The U.S., meanwhile, is amassing firepower including B-2 Stealth Bombers at its base on the forcibly depopulated island of Diego Garcia in the Indian Ocean for possible use in strikes against Iran.
Trump today: If Iran does not agree to a deal “There will be bombing and it will be bombing the likes of which they have never seen before” Can he go 1 day without threatening a new war? How many would he like? - Greenland - Panama - Gaza - Mexico - Yemen - Somalia - Gaza - Venezuela Is 8 enough?
— Secular Talk (@kylekulinskishow.bsky.social) March 30, 2025 at 8:36 PM
Trump's threat to attack Iran—which hasn't started a war since the mid-19th century—comes despite U.S. Director of National Intelligence Tulsi Gabbardtestifying before the Senate Select Committee on Intelligence last week that "Iran is not building a nuclear weapon and Supreme Leader Khamanei has not authorized the nuclear weapons program he suspended in 2003."

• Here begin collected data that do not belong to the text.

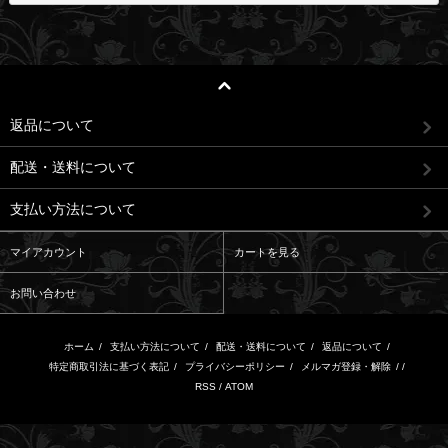
返品について
配送・送料について
支払い方法について
マイアカウント
カートを見る
お問い合わせ
ホーム
/
支払い方法について
/
配送・送料について
/
返品について
/
特定商取引法に基づく表記
/
プライバシーポリシー
/
メルマガ登録・解除
/ /
RSS
/
ATOM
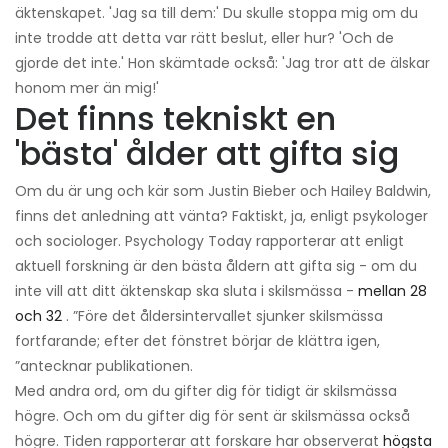
äktenskapet. 'Jag sa till dem:' Du skulle stoppa mig om du
inte trodde att detta var rätt beslut, eller hur? 'Och de
gjorde det inte.' Hon skämtade också: 'Jag tror att de älskar
honom mer än mig!'
Det finns tekniskt en
'bästa' ålder att gifta sig
Om du är ung och kär som Justin Bieber och Hailey Baldwin,
finns det anledning att vänta? Faktiskt, ja, enligt psykologer
och sociologer. Psychology Today rapporterar att enligt
aktuell forskning är den bästa åldern att gifta sig - om du
inte vill att ditt äktenskap ska sluta i skilsmässa -
mellan 28
och 32
. ”Före det åldersintervallet sjunker skilsmässa
fortfarande; efter det fönstret börjar de klättra igen,
”antecknar publikationen.
Med andra ord, om du gifter dig för tidigt är skilsmässa
högre. Och om du gifter dig för sent är skilsmässa också
högre. Tiden rapporterar att forskare har observerat
högsta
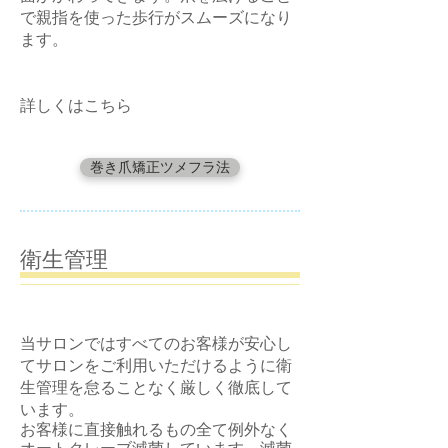
で親指を使った歩行がスムーズになり
ます。
​詳しくはこちら
巻き爪矯正ツメフラ法
​衛生管理
当サロンではすべてのお客様が安心し
てサロンをご利用いただけるように衛
生管理を怠ることなく厳しく徹底して
います。
​お客様に直接触れるもの全て例外なく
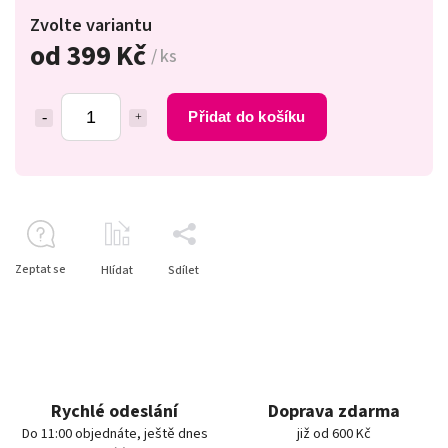
Zvolte variantu
od
399 Kč
/ ks
Přidat do košíku
Zeptat se
Hlídat
Sdílet
Rychlé odeslání
Doprava zdarma
Do 11:00 objednáte, ještě dnes
již od 600 Kč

U.S. intelligence agencies have repeatedly come to the same conclusion since the George W. Bush administration.
However, Gabbard added that "Iran's enriched uranium stockpile is at its highest levels and is unprecedented for a state without nuclear weapons."
That's at least partly due to the unilateral U.S. withdrawal from the landmark Joint Comprehensive Plan of Action (JCPOA)—also known as the Iran nuclear deal—in 2018 during Trump's first administration.

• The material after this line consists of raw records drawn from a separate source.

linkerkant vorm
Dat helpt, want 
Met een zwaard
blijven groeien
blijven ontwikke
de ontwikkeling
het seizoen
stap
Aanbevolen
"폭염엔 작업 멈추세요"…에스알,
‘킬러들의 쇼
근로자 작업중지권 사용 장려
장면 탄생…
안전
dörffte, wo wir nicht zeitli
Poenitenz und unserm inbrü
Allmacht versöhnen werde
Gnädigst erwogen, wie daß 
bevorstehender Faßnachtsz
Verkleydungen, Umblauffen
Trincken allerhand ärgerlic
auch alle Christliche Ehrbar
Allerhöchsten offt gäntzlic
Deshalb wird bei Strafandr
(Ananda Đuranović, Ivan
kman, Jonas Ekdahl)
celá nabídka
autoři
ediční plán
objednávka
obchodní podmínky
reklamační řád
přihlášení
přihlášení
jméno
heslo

Since Trump abandoned the JCPOA—which was signed in 2015 during the Obama administration by China, France, Germany, Iran, Russia, the United Kingdom, and the United States—Tehran has been operating advanced centrifuges and rapidly stockpiling enriched uranium.
While there were hopes of a renewed deal during the tenure of former U.S. President Joe Biden, no agreement was reached, and Iranians continue to suffer under economic sanctions that critics have said are killing people and crippling the country's economy.

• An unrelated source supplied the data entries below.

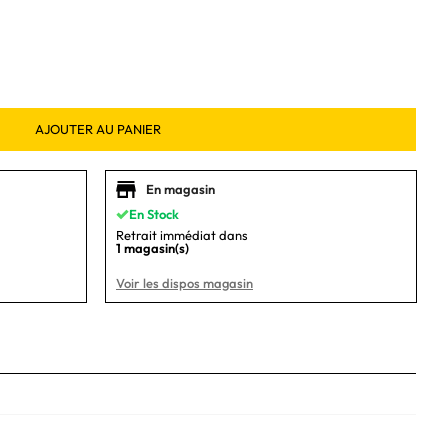
AJOUTER AU PANIER
En magasin
En Stock
Retrait immédiat dans
1 magasin(s)
Voir les dispos magasin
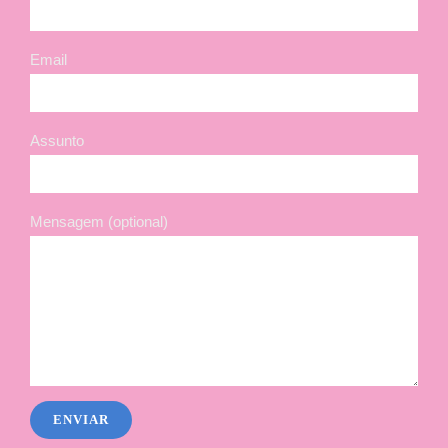
Email
Assunto
Mensagem (optional)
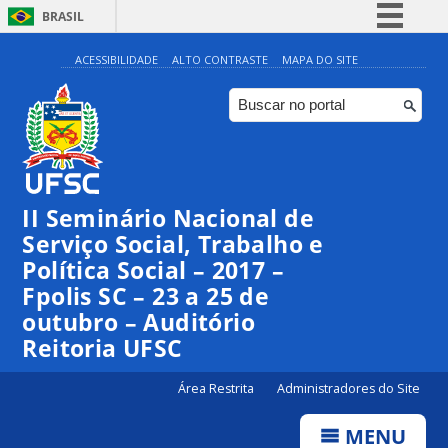
BRASIL
Simplifique!
ACESSIBILIDADE
ALTO CONTRASTE
MAPA DO SITE
Comunica BR
Participe
Acesso à informação
Legislação
II Seminário Nacional de
Canais
Serviço Social, Trabalho e
Política Social – 2017 –
Fpolis SC – 23 a 25 de
outubro – Auditório
Reitoria UFSC
Área Restrita
Administradores do Site
MENU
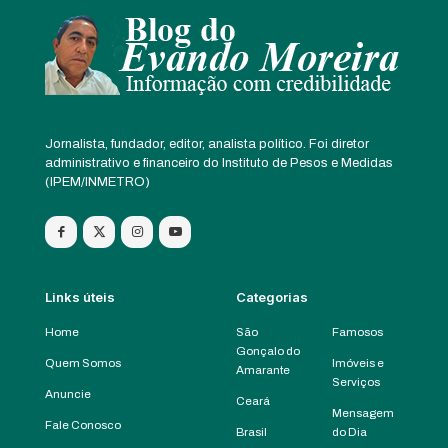
Jornalista, fundador, editor, analista político. Foi diretor
administrativo e financeiro do Instituto de Pesos e Medidas
(IPEM/INMETRO)
Links úteis
Categorias
Home
São
Famosos
Gonçalo do
Quem Somos
Imóveis e
Amarante
Serviços
Anuncie
Ceará
Mensagem
Fale Conosco
Brasil
do Dia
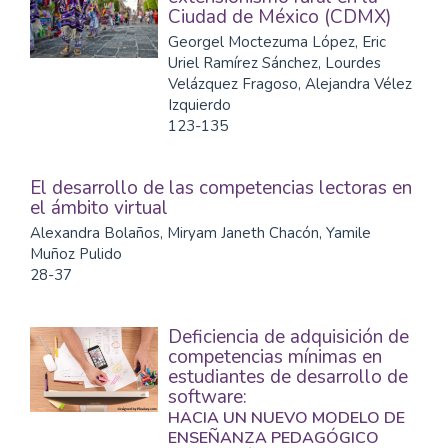
Ciudad de México (CDMX)
Georgel Moctezuma López, Eric
Uriel Ramírez Sánchez, Lourdes
Velázquez Fragoso, Alejandra Vélez
Izquierdo
123-135
El desarrollo de las competencias lectoras en
el ámbito virtual
Alexandra Bolaños, Miryam Janeth Chacón, Yamile
Muñoz Pulido
28-37
Deficiencia de adquisición de
competencias mínimas en
estudiantes de desarrollo de
software:
HACIA UN NUEVO MODELO DE
ENSEÑANZA PEDAGÓGICO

Earlier this month, Trump sent a letter to Khamenei in which he claims to have said, "I hope you're going to negotiate because if we have to go in militarily, it's going to be a terrible thing."
On Sunday, Iranian President Masoud Pezeshkian left open the possibility of indirect talks but said that the U.S. could not be trusted to keep its word.
"We don't avoid talks; it's the breach of promises that has caused issues for us so far," Pezeshkian said during a televised Cabinet meeting. "They must prove that they can build trust."
This isn't the first time that Trump has threatened Iran. In 2020, during his first term, the president vowed to strike 52 sites across Iran "very fast and very hard" if it retaliated for the U.S. assassination of IRGC commander Gen. Qasem Soleimani in Iraq. Later that year, Trump had another message for Iran: "If you fuck around with us, if you do something bad to us, we are going to do things to you that have never been done before."
On the campaign trail last September, Trump told Iranians he would "blow your largest cities and the country itself to smithereens" if he was reelected and Iran didn't cease what he perceives as threats against the United States.
While the U.S. has never directly attacked Iran, it did help overthrow the country's reformist government in 1953 and supported a repressive monarchy for decades leading up to the Islamic Revolution of 1979. The U.S. backed Iraq during that country's eight-year war against Iran, during which then-Iraqi President Saddam Hussein's forces used chemical weapons against Iranian troops and his own restive Kurdish population. In 1988, a U.S. warship in Iranian waters accidentally shot down Iran Air Flight 655, killing all 290 passengers and crew aboard. Then-President Ronald Reagan blamed the incident on the "barbaric Iranians."
The U.S. has also
supported the People's Mujahedin of Iran (MEK), a State Department-designated terrorist group that had previously assassinated six American officials, and successive U.S. administrations have used international financial institutions to punish Iran, like in 2007 when Bush pressured the World Bank into suspending emergency relief aid after the 2003 Bam earthquake, which killed more than 26,000 Iranians.